According to Tina Beaudry-Mellor, a political science professor at the University of Regina, this shouldn’t come as too big of a surprise.

“The fact of the matter is athletes’ careers are short. By the time most athletes are 40, they’re done playing professional sports. They have time for a whole new career if they want,” said Beaudry-Mellor, who has been teaching at the University of Regina for more than a decade. “Secondly, they already have the profile. It takes most people a long time to build a profile, but athletes — rightly or wrongly — have a profile from their athletic careers and it translates really well into their public careers.

“There are tons of parallels between athletics and politics,” she continued. “Sports are highly political, but there are many more parallels between the two. Both are competitive, both require the candidate or athlete to rise to the occasion, both require the candidate or athlete to put in some training time — whether it’s knocking on doors or working out — both require leadership, but also teamwork.”

Although runs in the world of politics by former athletes have yielded mixed results thus far — don’t forget ex-United States president George W. Bush once suited up for Yale’s baseball squad — Beaudry-Mellor is embracing the crossover.

“Unfortunately, I would have to say that there haven’t been enough [athletes entering politics],” Beaudry-Mellor said. “I hope that there will be more in the future. What concerns me, though, is that we have become used to the idea that only certain people should run for political office, and that is wrong. Everybody in our society should be able to run for political office — everybody. Athletes, musicians, artists, teachers, doctors, lawyers, students — everybody should be able to run for political office.

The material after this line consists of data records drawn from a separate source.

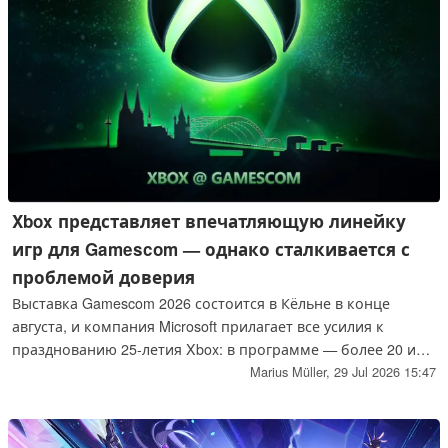
Xbox представляет впечатляющую линейку
игр для Gamescom — однако сталкивается с
проблемой доверия
Выставка Gamescom 2026 состоится в Кёльне в конце
августа, и компания Microsoft прилагает все усилия к
празднованию 25-летия Xbox: в программе — более 20 игр,
140 игровых станций и несколько игровых демоверсий
Marius Müller,
29 Jul 2026 15:47
таких громких проектов, как «Metro 2039» и «Call of Duty:
Modern Warfare 4». Однако на Reddit настроение по-
прежнему остается на удивление сдержанным.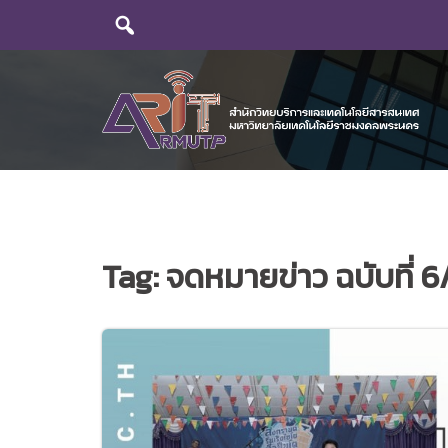
Skip
to
content
Tag:
จดหมายข่าว ฉบับที่ 6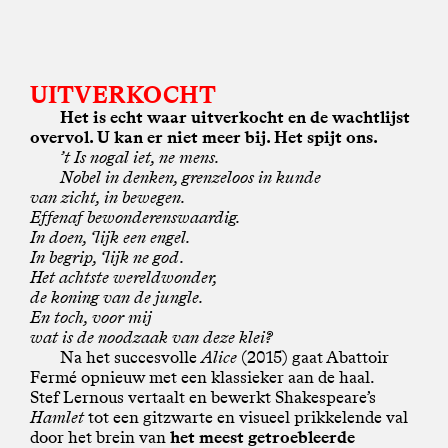
UITVERKOCHT
Het is echt waar uitverkocht en de wachtlijst
overvol. U kan er niet meer bij. Het spijt ons.
’t Is nogal iet, ne mens.
Nobel in denken, grenzeloos in kunde
van zicht, in bewegen.
Effenaf bewonderenswaardig.
In doen, ‘lijk een engel.
In begrip, ‘lijk ne god.
Het achtste wereldwonder,
de koning van de jungle.
En toch, voor mij
wat is de noodzaak van deze klei?
Na het succesvolle
Alice
(2015) gaat Abattoir
Fermé opnieuw met een klassieker aan de haal.
Stef Lernous vertaalt en bewerkt Shakespeare’s
Hamlet
tot een gitzwarte en visueel prikkelende val
door het brein van
het meest getroebleerde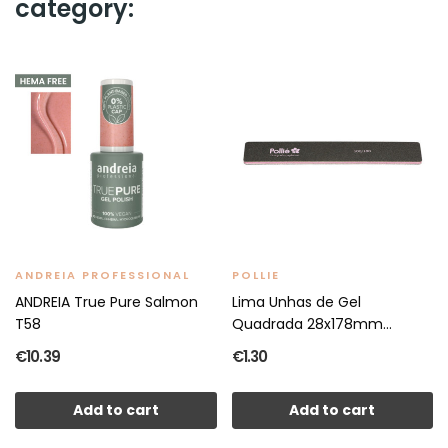
category:
ANDREIA PROFESSIONAL
POLLIE
ANDREIA True Pure Salmon
Lima Unhas de Gel
T58
Quadrada 28x178mm
(Preta)
€10.39
€1.30
Add to cart
Add to cart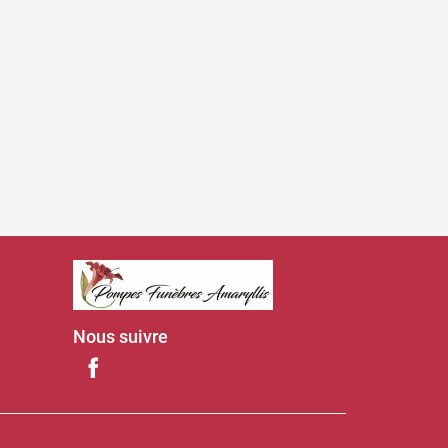
Nous suivre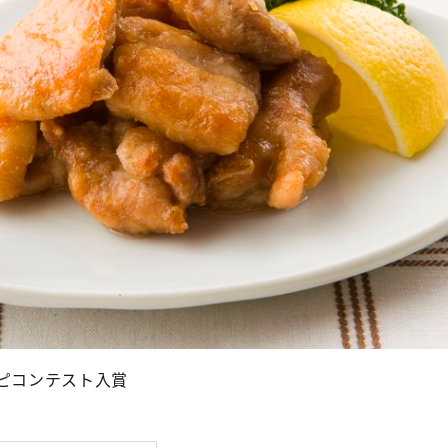
シピコンテスト入賞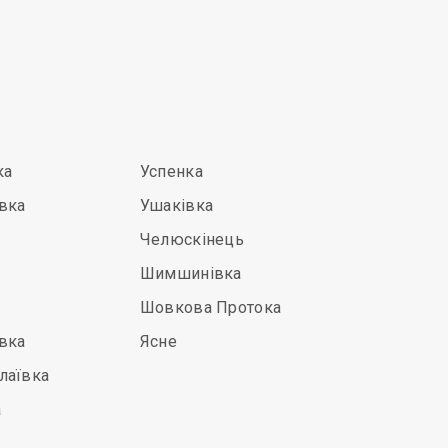
ка
Успенка
вка
Ушаківка
Челюскінець
Шимшинівка
Шовкова Протока
вка
Ясне
лаївка
а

“I would like to see more athletes run and I hope they do. I think we will see more, because having that public profile is becoming increasingly important and athletes come with that,” she said. “I would like to see them involved for other reasons, though, because it would be great to have some role models in athletics that are beyond the, ‘I made X number of baskets and I’m making two-million dollars a year and I’m spending it on cars and shoes and parties.’ It would be nice to have an alternative to that for our kids.”

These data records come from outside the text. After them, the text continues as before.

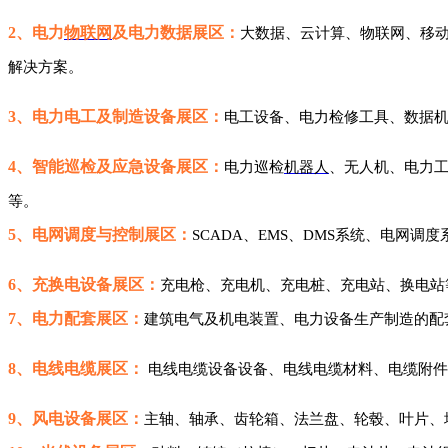
2、电力
物联网
及电力数据展区：
大数据、云计算、物联网、移
解决方案。
3、
电力电工及制造设备展区：
电工设备、电力检修工具、数据
4、
智能巡检及应急设备展区：
电力巡检
机器人
、无人机、电力
等。
5、
电网调度与控制展区：
SCADA、EMS、DMS系统、电网调
6、
充换电设备展区：
充电枪、充电机、充电桩、充电站、换电站
7、
电力配套展区：
建筑电气及机电装置、电力设备生产制造的配
8、
电线电缆展区：
电线电缆设备设备、电线电
缆材料、电缆附件
9、
风电设备展区：
主轴、轴承、齿轮箱、法兰盘、轮毂、叶片、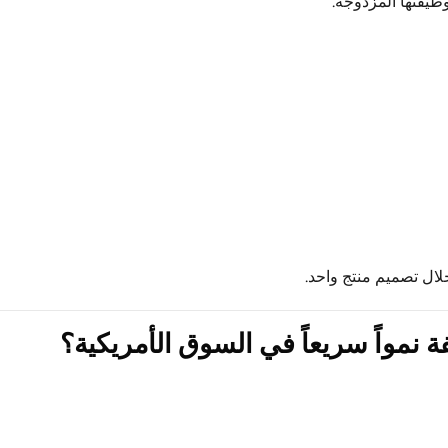
ظيفتها المزدوجة.
ال تصميم منتج واحد.
ة نمواً سريعاً في السوق الأمريكية؟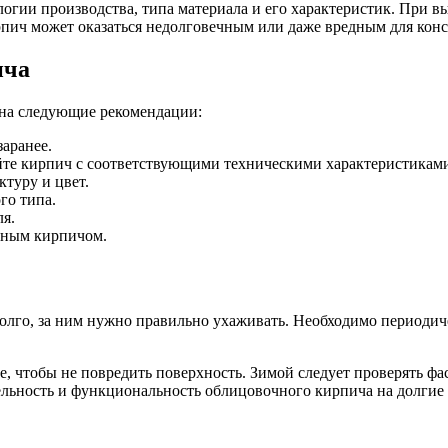
огии производства, типа материала и его характеристик. При в
рпич может оказаться недолговечным или даже вредным для кон
ича
на следующие рекомендации:
заранее.
йте кирпич с соответствующими техническими характеристикам
ктуру и цвет.
го типа.
ля.
чным кирпичом.
лго, за ним нужно правильно ухаживать. Необходимо периодиче
, чтобы не повредить поверхность. Зимой следует проверять фа
ельность и функциональность облицовочного кирпича на долгие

Although athletes should be encouraged to make the switch to politics, Beaudry-Mellor admitted that they take a lot of heat.

“Although a lot of athletes get criticized for entering politics — I’ve seen some pretty nasty stuff about Gene Makowsky, for example — I think we should actually be applauding it. There are so few good role models in athletics, so it’s really nice to see an athlete who says, ‘Hey, I want to make the community that I live in better.’ I think we should stand up and applaud that, rather than ridicule it.”

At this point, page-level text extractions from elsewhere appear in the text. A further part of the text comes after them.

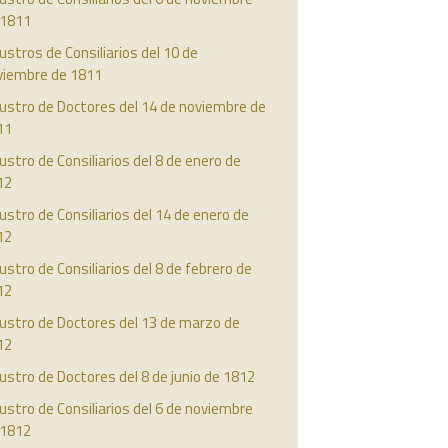
 1811
ustros de Consiliarios del 10 de
viembre de 1811
ustro de Doctores del 14 de noviembre de
11
ustro de Consiliarios del 8 de enero de
12
ustro de Consiliarios del 14 de enero de
12
ustro de Consiliarios del 8 de febrero de
12
ustro de Doctores del 13 de marzo de
12
ustro de Doctores del 8 de junio de 1812
ustro de Consiliarios del 6 de noviembre
 1812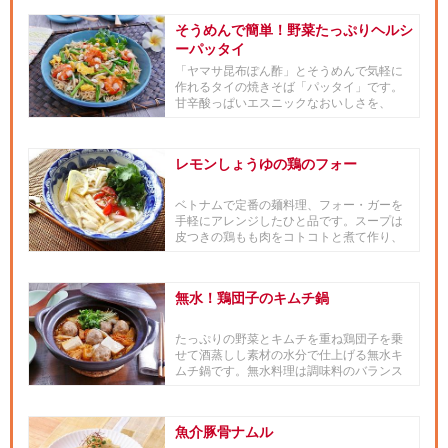
そうめんで簡単！野菜たっぷりヘルシ
ーパッタイ
「ヤマサ昆布ぽん酢」とそうめんで気軽に
作れるタイの焼きそば「パッタイ」です。
甘辛酸っぱいエスニックなおいしさを、
「ヤマサ昆布ぽん酢」とオイスタ...
レモンしょうゆの鶏のフォー
ベトナムで定番の麺料理、フォー・ガーを
手軽にアレンジしたひと品です。スープは
皮つきの鶏もも肉をコトコトと煮て作り、
「ヤマサ 絹しょうゆ」とレモ...
無水！鶏団子のキムチ鍋
たっぷりの野菜とキムチを重ね鶏団子を乗
せて酒蒸しし素材の水分で仕上げる無水キ
ムチ鍋です。無水料理は調味料のバランス
と加えるタイミングが難しいの...
魚介豚骨ナムル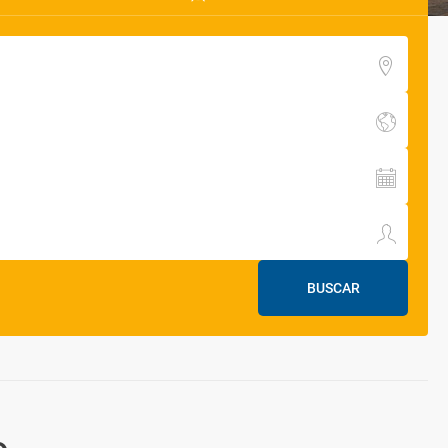
BUSCAR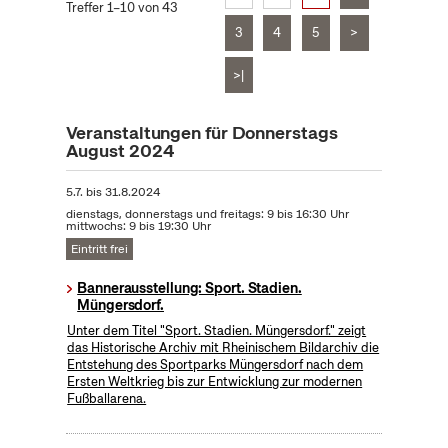
Treffer 1–10 von 43
3
4
5
>
>|
Veranstaltungen für Donnerstags
August 2024
5.7.
bis
31.8.2024
dienstags, donnerstags und freitags: 9 bis 16:30 Uhr
mittwochs: 9 bis 19:30 Uhr
Eintritt frei
Bannerausstellung: Sport. Stadien.
Müngersdorf.
Unter dem Titel "Sport. Stadien. Müngersdorf." zeigt
das Historische Archiv mit Rheinischem Bildarchiv die
Entstehung des Sportparks Müngersdorf nach dem
Ersten Weltkrieg bis zur Entwicklung zur modernen
Fußballarena.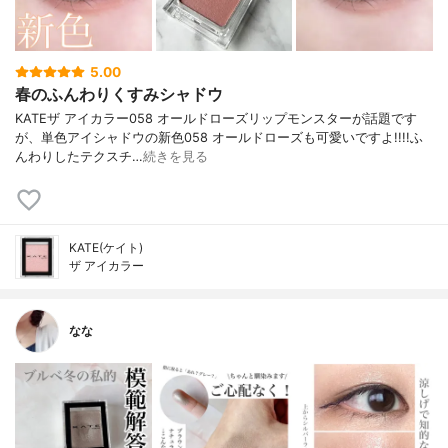
5.00
春のふんわりくすみシャドウ
KATEザ アイカラー058 オールドローズリップモンスターが話題です
が、単色アイシャドウの新色058 オールドローズも可愛いですよ!!!!ふ
んわりしたテクスチ…
続きを見る
KATE(ケイト)
ザ アイカラー
なな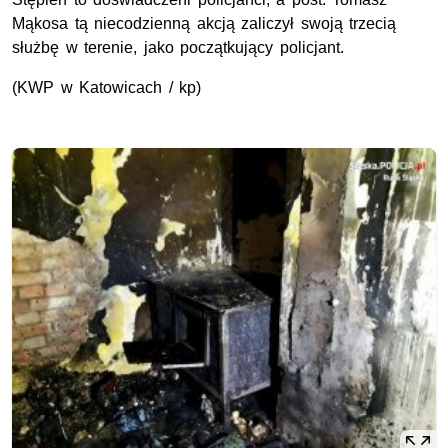
Mąkosa tą niecodzienną akcją zaliczył swoją trzecią
służbę w terenie, jako początkujący policjant.
(KWP w Katowicach / kp)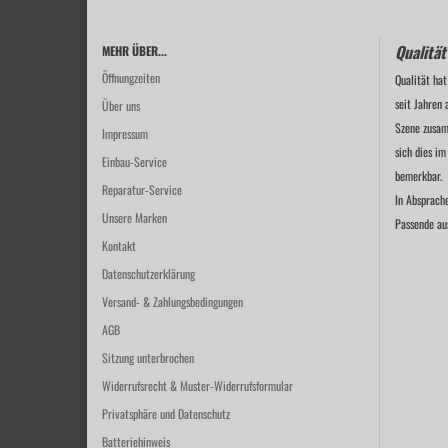
Qualität
MEHR ÜBER...
Öffnungzeiten
Qualität hat
seit Jahren 
Über uns
Szene zusam
Impressum
sich dies im
Einbau-Service
bemerkbar.
Reparatur-Service
In Absprach
Unsere Marken
Passende au
Kontakt
Datenschutzerklärung
Versand- & Zahlungsbedingungen
AGB
Sitzung unterbrochen
Widerrufsrecht & Muster-Widerrufsformular
Privatsphäre und Datenschutz
Batteriehinweis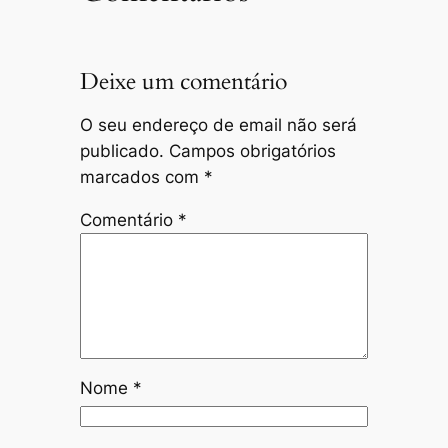
Deixe um comentário
O seu endereço de email não será
publicado.
Campos obrigatórios
marcados com
*
Comentário
*
Nome
*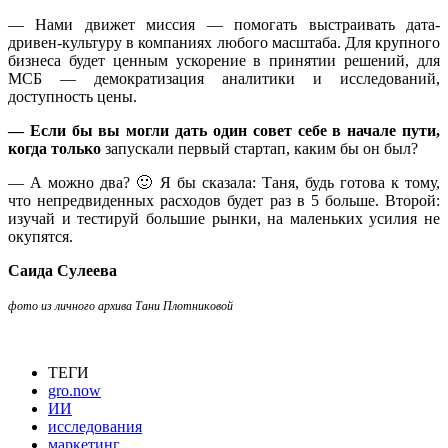
— Нами движет миссия — помогать выстраивать дата-
дривен-культуру в компаниях любого масштаба. Для крупного
бизнеса будет ценным ускорение в принятии решений, для
МСБ — демократизация аналитики и исследований,
доступность цены.
— Если бы вы могли дать один совет себе в начале пути,
когда только
запускали первый стартап, каким бы он был?
— А можно два? 🙂 Я бы сказала: Таня, будь готова к тому,
что непредвиденных расходов будет раз в 5 больше. Второй:
изучай и тестируй большие рынки, на маленьких усилия не
окупятся.
Саида Сулеева
фото из личного архива Тани Плотниковой
ТЕГИ
gro.now
ИИ
исследования
маркетинг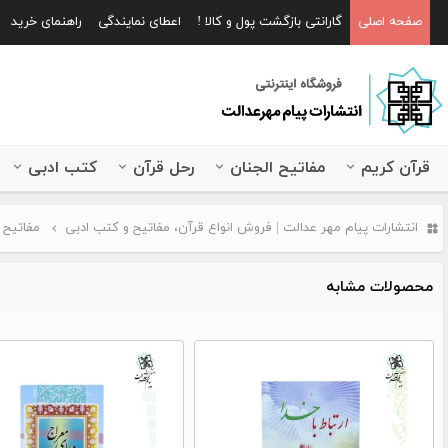
صفحه اصلی
گارانتی بازگشت پول و کالا !
اعطای نمایندگی
راهنمای خرید
قرآن کریم
مفاتیح الجنان
رحل قرآن
کتب ادبی
انتشارات پیام مهر عدالت | فروش انواع قرآن، مفاتیح و کتب ادبی
مفاتیح 
محصولات مشابه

According to Beaudry-Mellor, the world of politics seems to be experiencing a bit of a shift, one in which more people should take part.

“Politics has always been dominated by lawyers and business people — it always has been. To some degree, it’s that way because those were the individuals that have the connections, but that’s changing,” Beaudry-Mellor said.

“If we want a more democratic society, if we want a system that speaks to a broader population than just the upper middle-class groups, then we’ve got to embrace more voices in the legislature. We need more Aboriginal people, we need more athletes, we need more students, we need more teachers in office. That way, we’ll get better politics.”